Jakarta, TopBusiness – Indeks harga saham gabungan atau IHSG di PT Bursa Efek Indonesia hingga sesi penutupan perdagangan berpotensi melemah.
Melalui website samuel.co.id, daily report Samuel Sekuritas Indonesia, Jumat (19/7/2024) memperlihatkan judul IHSG Berpotensi Melemah.
Saham AS ditutup melemah pada Kamis (18/7). Dow -1,28%, S&P 500 0,70%, dan Nasdaq 0,78%. Saham AS ditutup melemah aksi taking profit dari para investor pada saham-saham big caps.

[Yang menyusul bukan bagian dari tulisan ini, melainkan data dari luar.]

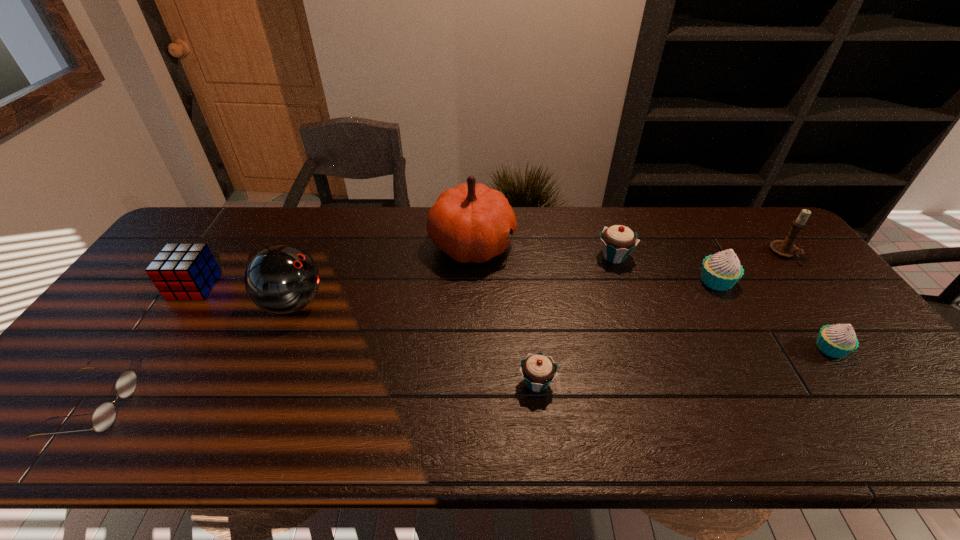 Locate an element on the screen. The width and height of the screenshot is (960, 540). spectacles that is at the left edge is located at coordinates (103, 417).

The image size is (960, 540). I want to click on candle holder that is at the right edge, so click(x=785, y=248).

Where is `cupcake that is at the right edge`? The width and height of the screenshot is (960, 540). cupcake that is at the right edge is located at coordinates (839, 340).

Locate an element on the screen. This screenshot has width=960, height=540. object at the near left corner is located at coordinates (103, 417).

Locate an element on the screen. This screenshot has height=540, width=960. object at the far right corner is located at coordinates (785, 248).

In the image, there is a desktop. Where is `vacant region at the far edge`? The image size is (960, 540). vacant region at the far edge is located at coordinates (656, 225).

Locate an element on the screen. vacant area at the near edge of the desktop is located at coordinates (768, 413).

Locate an element on the screen. The height and width of the screenshot is (540, 960). blank area at the left edge is located at coordinates (143, 355).

You are a GUI agent. You are given a task and a screenshot of the screen. Output one action in this format:
    pyautogui.click(x=<x>, y=<y>)
    Task: Click on the free spot at the right edge of the desktop
    
    Given the screenshot: What is the action you would take?
    pyautogui.click(x=795, y=282)

Identify the location of vacant space at the near left corner of the desktop. The height and width of the screenshot is (540, 960). point(86,434). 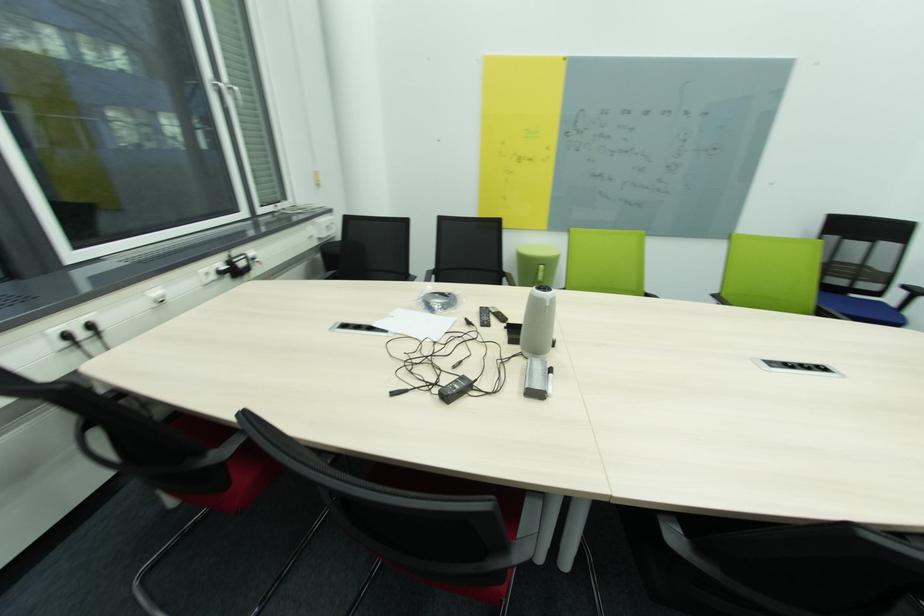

Pasar komoditas ditutup mixed. Minyak WTI -1,00% menjadi USD 83,4/bbl, batu bara +0,19% di USD 135/ton, nikel -0,30% menjadi USD 16.469/ton, CPO -0,15% menjadi MYR 3.938, dan emas -0,63% menjadi USD 2.447/toz.
Bursa Asia sebagian besar ditutup menguat pada Kamis (18/7). Nikkei -2,36%, Hang Seng +0,22%, dan Shanghai +0,48%.
Sementara IHSG ditutup pada level 7.321,1 (+1,34%), dengan investor asing mencatatkan keseluruhan net buy sebesar Rp 1.156,3 miliar. Di pasar reguler, investor asing mencatatkan net buy Rp 1.221,2 miliar, dan pada pasar negosiasi tercatat net sell asing Rp 64,9 miliar. Net buy asing tertinggi di pasar reguler dicatatkan BBRI (Rp 409,6 miliar), BMRI (Rp 339,1 miliar), dan BBCA (Rp 79,9 miliar). Net sell asing tertinggi di pasar reguler dicetak BBNI (Rp 16,9 miliar), BRPT (Rp 36,1 miliar), dan AMRT (Rp 31,7 miliar). Top leading movers emiten TPIA, MDKA, DCII, sementara top lagging movers emiten BREN, BBRI, AMMN.
Nikkei (-0,26%) dan KOSPI (1,52%) dibuka melemah pagi ini. “Kami perkirakan IHSG akan melemah hari ini, seiring dengan sentimen dari pasar global dan regional,” demikian tertulis.